Smoking Cessation Guidelines
The "Treating Tobacco Use and Dependence: 2008 Update" provides smoking cessation guidelines that contain strategies and recommendations designed to assist clinicians; tobacco dependence treatment specialists; and health care administrators, insurers, and purchasers in delivering and supporting effective treatments for tobacco use and dependence. These are Public Health Service-sponsored Clinical Practice Guidelines and a product of the Tobacco Use and Dependence Guideline Panel (Fiore et al, 2008).
RecommendationsThe overarching goal of these recommendations is that clinicians strongly recommend the use of effective tobacco dependence counseling and medication treatments to their patients who use tobacco, and that health systems, insurers, and purchasers assist clinicians in making such effective treatments available.
1. Tobacco dependence is a chronic disease that often requires repeated intervention and multiple attempts to quit. Effective treatments exist, however, that can significantly increase rates of long-term abstinence.
2. It is essential that clinicians and health care delivery systems consistently identify and document tobacco use status and treat every tobacco user seen in a health care setting.
3. Tobacco dependence treatments are effective across a broad range of populations. Clinicians should encourage every patient willing to make a quit attempt to use the counseling treatments and medications recommended in this Guideline.
4. Brief tobacco dependence treatment is effective. Clinicians should offer every patient who uses tobacco at least the brief treatments shown to be effective in this Guideline.
5. Individual, group, and telephone counseling are effective, and their effectiveness increases with treatment intensity.
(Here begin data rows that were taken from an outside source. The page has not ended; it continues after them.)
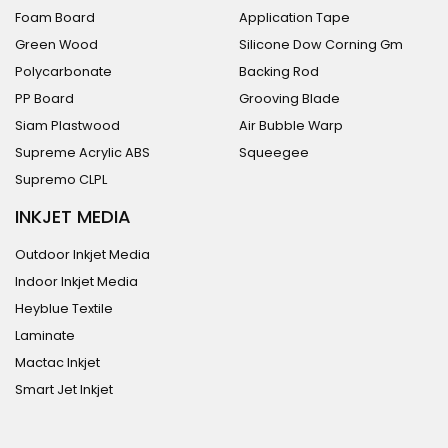
Foam Board
Application Tape
Green Wood
Silicone Dow Corning Gm
Polycarbonate
Backing Rod
PP Board
Grooving Blade
Siam Plastwood
Air Bubble Warp
Supreme Acrylic ABS
Squeegee
Supremo CLPL
INKJET MEDIA
Outdoor Inkjet Media
Indoor Inkjet Media
Heyblue Textile
Laminate
Mactac Inkjet
Smart Jet Inkjet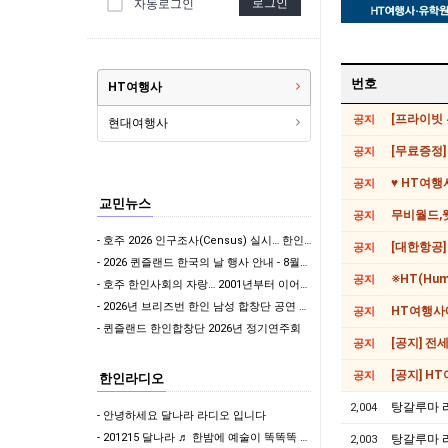
로그인
자동로그인
번호
HT여행사
공지
현대여행사
[무료증정]
공지
♥ HT여행
공지
교민뉴스
무비월드,웻
공지
- 호주 2026 인구조사(Census) 실시… 한인사회도 적극 참여해야
[대한항공]
공지
- 2026 퀸즐랜드 한국의 날 행사 안내 - 8월22일 토요일/브리즈번 King George…
※HT(Hu
공지
- 호주 한인사회의 자랑… 2001년부터 이어진 태권도 봉사, 대한민국 경찰의 감사로 이어지다
- 2026년 브리즈번 한인 남성 합창단 공연 여러분들을 초대합니다.
HT여행사
공지
- 퀸즐랜드 한인합창단 2026년 정기연주회
[공지] 
공지
[공지] H
공지
한인라디오
탕갈루마 리
2,004
- 안녕하세요 달나라 라디오 입니다
- 201215 달나라 ♬ 한밤에 예술이 똑똑똑 & 나윤제 변호사의 밝은세상
탕갈루마 리
2,003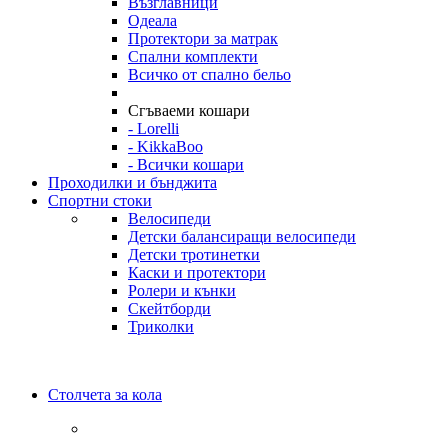
Възглавници
Одеала
Протектори за матрак
Спални комплекти
Всичко от спално бельо
Сгъваеми кошари
- Lorelli
- KikkaBoo
- Всички кошари
Проходилки и бънджита
Спортни стоки
Велосипеди
Детски балансиращи велосипеди
Детски тротинетки
Каски и протектори
Ролери и кънки
Скейтборди
Триколки
Столчета за кола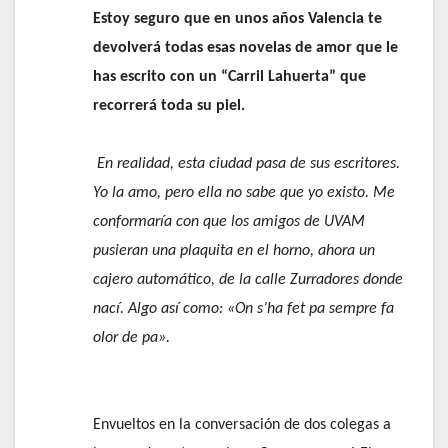
Estoy seguro que en unos años Valencia te
devolverá todas esas novelas de amor que le
has escrito con un “Carril Lahuerta” que
recorrerá toda su piel.
En realidad, esta ciudad pasa de sus escritores.
Yo la amo, pero ella no sabe que yo existo. Me
conformaría con que los amigos de UVAM
pusieran una plaquita en el horno, ahora un
cajero automático, de la calle Zurradores donde
nací. Algo así como: «On s’ha fet pa sempre fa
olor de pa».
Envueltos en la conversación de dos colegas a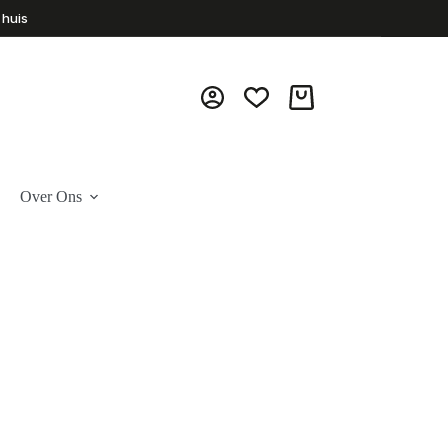
 huis
Winkelwagen
Over Ons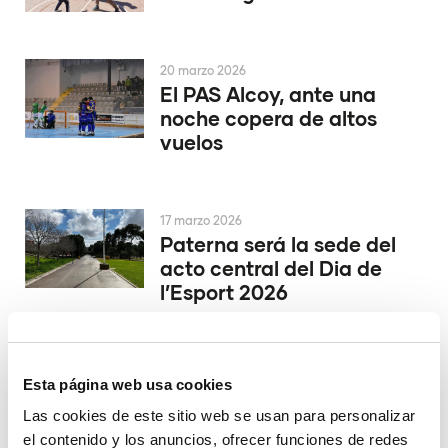
20 marzo 2026
El PAS Alcoy, ante una
noche copera de altos
vuelos
17 marzo 2026
Paterna será la sede del
acto central del Dia de
l’Esport 2026
6 marzo 2026
Esta página web usa cookies
La Copa del Rey de
voleibol de Valencia batió
Las cookies de este sitio web se usan para personalizar
récords de asistencia,
el contenido y los anuncios, ofrecer funciones de redes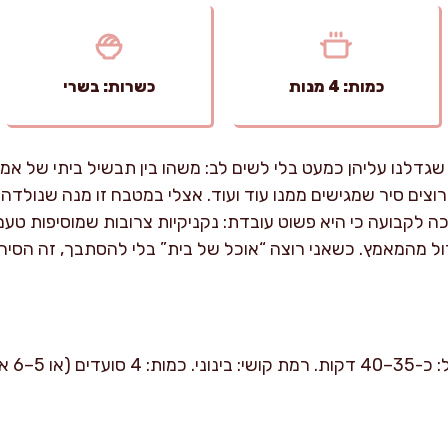
כמות: 4 מנות
כשרות: בשרי
 שגדלנו עליהן כמעט בלי לשים לב: משהו בין תבשיל ביתי של אמ
וצים סיר שמגישים ממנו עוד ועוד. אצלי במטבח זו מנה שנולד
ה לקבועה כי היא פשוט עובדת: נקניקיות צרובות שמוסיפות טעם
ול מהמאמץ. כשאני רוצה “אוכל של בית” בלי להסתבך, זה הסיר 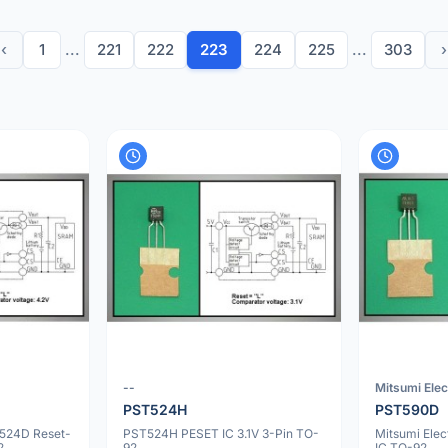
‹
1
...
221
222
223
224
225
...
303
›
--
Mitsumi Elec
PST524H
PST590D
T524D Reset-
PST524H PESET IC 3.1V 3-Pin TO-
Mitsumi Ele
2
92
IC TO-92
Two components of counseling are especially effective, and clinicians should use these when counseling patients making a quit attempt:
- Practical counseling (problemsolving/skills training)
- Social support delivered as part of treatment
6. Numerous effective medications are available for tobacco dependence, and clinicians should encourage their use by all patients attempting to quit smoking—except when medically contraindicated or with specific populations for which there is insufficient evidence of effectiveness (i.e., pregnant women, smokeless tobacco users, light smokers, and adolescents).
- Seven first-line medications (5 nicotine and 2 non-nicotine) reliably increase long-term smoking abstinence rates:
- Clinicians also should consider the use of certain combinations of medications identified as effective in this Guideline.
7. Counseling and medication are effective when used by themselves for treating tobacco dependence. The combination of counseling and medication, however, is more effective than either alone. Thus, clinicians should encourage all individuals making a quit attempt to use both counseling and medication.
8. Telephone quitline counseling is effective with diverse populations and has broad reach. Therefore, both clinicians and health care delivery systems should ensure patient access to quitlines and promote quitline use.
9. If a tobacco user currently is unwilling to make a quit attempt, clinicians should use the motivational treatments shown in this Guideline to be effective in increasing future quit attempts.
10. Tobacco dependence treatments are both clinically effective and highly cost-effective relative to interventions for other clinical disorders. Providing coverage for these treatments increases quit rates. Insurers and purchasers should ensure that all insurance plans include the counseling and medication identified as effective in this Guideline as covered benefits.
The updated Guideline is divided into seven chapters that provide an overview, including methods (Chapter 1); information on the assessment of tobacco use (Chapter 2); clinical interventions, both for patients willing and unwilling to make a quit attempt at this time (Chapter 3); intensive interventions (Chapter 4); systems interventions for health care administrators, insurers, and purchasers (Chapter 5); the scientific evidence supporting the Guideline recommendations (Chapter 6); and information relevant to specific populations and other topics (Chapter 7).
References
Fiore MC, Jaén CR, Baker TB, et al. Treating Tobacco Use and Dependence: 2008 Update. Clinical Practice Guideline. Rockville, MD: U.S. Department of Health and Human Services. Public Health Service. May 2008.